Selon la description des quelques dizaines de diapositives que mon grand-père a léguées au musée de Farmington, il se concentrait sur les motifs récurrents dans l’architecture de la réserve.
Il a aussi donné une poignée d’objets : une sacoche, un vieil appareil photo, des mocassins aujourd’hui gardés dans un tiroir. J’ai reconnu sa calligraphie sur les fiches.
Le reste des photos sont plutôt… documentaires, comme a dit le directeur du musée. Les étendues rocheuses et les scènes de rodéo en couleurs délavées finissent par se ressembler. Il n’y a aucun portrait de ma tante ou de ma grand-mère.
D’autres membres du projet en ont pris de mon grand-père. On le voit en interaction avec des hommes autochtones, dans les champs. C’est là que je l’imagine plus à l’aise. Bien sûr, la luzerne qui pousse près du San Juan ne ressemblait pas aux patates de son enfance aux Éboulements. Mais la sensation de la terre sous les ongles est universelle. Et avec ses études antérieures en agronomie, mon grand-père savait parler une langue qui s’approchait plus du navajo que l’anglais.
Après, j’en ai très peu appris sur ses tâches à lui, ses sentiments, encore moins sur ceux de ma grand-mère. Ils ont vécu dans une école désaffectée, sur la réserve, pendant sept mois. J’ai manqué de temps pour la retrouver.
Dans un courriel qu’il a écrit en 2007 à la responsable des collections du musée, il décrit son expérience comme un « rite de passage » (en français dans le message en anglais). S’il échouait son terrain, c’en était fini de sa carrière universitaire, raconte-t-il.

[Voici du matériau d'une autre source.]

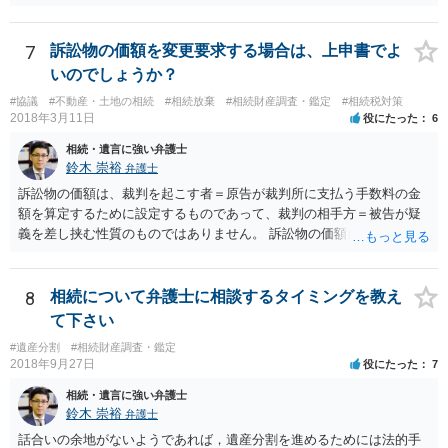
期間を伸長することができます。 その間に、財産の状況を調査して、
放棄するかどうか決めることができます。 銀行やサラ金が数年も放置
することはありませんので、数年後に借金が発見される可能性はほぼ
7
訴訟物の価額を変更要求する場合は、上申書でよ
ありません。 なお、私が扱った相続放棄を検討していた案件で、期間
いのでしょうか？
伸長して調査したところ、サラ金に対する過払金など相当な財産が見
#協議
#不動産・土地の相続
#相続放棄
#相続財産調査・鑑定
#相続税対策
つかったため相続したという事例がありました。
2018年3月11日
役にたった
6
相続・遺言に強い弁護士
鈴木 崇裕
弁護士
訴訟物の価額は、裁判を起こす者＝原告が裁判所に支払う手数料の金
額を算定するために設定するものであって、裁判の相手方＝被告が疑
義を差し挟む性質のものではありません。 訴訟物の価額自体が裁判の
目的（審理の対象）となることもありませんので、上申書や証拠を出
したとしても、変更されることはありません。
8
相続について弁護士に相談するタイミングを教え
て下さい
#遺産分割
#相続財産調査・鑑定
2018年9月27日
役にたった
7
相続・遺言に強い弁護士
鈴木 崇裕
弁護士
話合いの余地がないようであれば，遺産分割を進めるためには法的手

Il faudra bien que je retrace l’article qu’il a publié par la suite dans le journal America Indigena et que je lise le livre de Sasaki plutôt que de le survoler. Que je sois attentive au regard blanc que mon grand-père et les autres portaient sur cette communauté éloignée où ils avaient atterri. Ce sera certainement à suivre.
En attendant, je vous conseille chaudement ce coin des États-Unis.
Amitiés,
Nora
En fond sonore sur la route
El camino de mi alma, Hermanos Gutiérrez
Arizona, Dumas
This Land is your Land, Woody Guthrie
Prender el alma, Nicola Cruz
Le podcast Svetlana! Svetlana! (sur la fille de Staline qui finit par marier le protégé de Frank Lloyd Wright sur son ranch en Arizona, dans un genre de secte)
Merci, Nora, pour ce voyage en ta compagnie. Les deux photos de ton grand-père, mon oncle, sont dans ma collection, mais je n’avais aucune indication sur leur contexte. Au plaisir de te lire à nouveau.